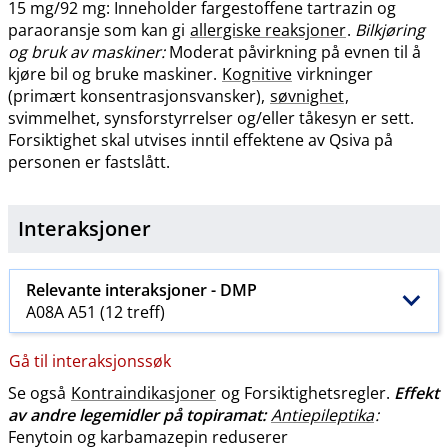
15 mg/92 mg: Inneholder fargestoffene tartrazin og
paraoransje som kan gi
allergiske reaksjoner
.
Bilkjøring
og bruk av maskiner:
Moderat påvirkning på evnen til å
kjøre bil og bruke maskiner.
Kognitive
virkninger
(primært konsentrasjonsvansker),
søvnighet
,
svimmelhet, synsforstyrrelser og​/​eller tåkesyn er sett.
Forsiktighet skal utvises inntil effektene av Qsiva på
personen er fastslått.
Interaksjoner
Relevante interaksjoner -
DMP
A08A A51 (12 treff)
Gå til interaksjonssøk
Se også
Kontraindikasjoner
og Forsiktighetsregler.
Effekt
av andre legemidler på topiramat:
Antiepileptika
:
Fenytoin og karbamazepin reduserer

-=-=-=-=-

| What to produce |
Would you restate word for word every line from the one holding "Gå til interaksjonssøk" to the end of the entries, both ends included?

| Response to this exercise |
Gå til interaksjonssøk
Se også
Kontraindikasjoner
og Forsiktighetsregler.
Effekt
av andre legemidler på topiramat:
Antiepileptika
:
Fenytoin og karbamazepin reduserer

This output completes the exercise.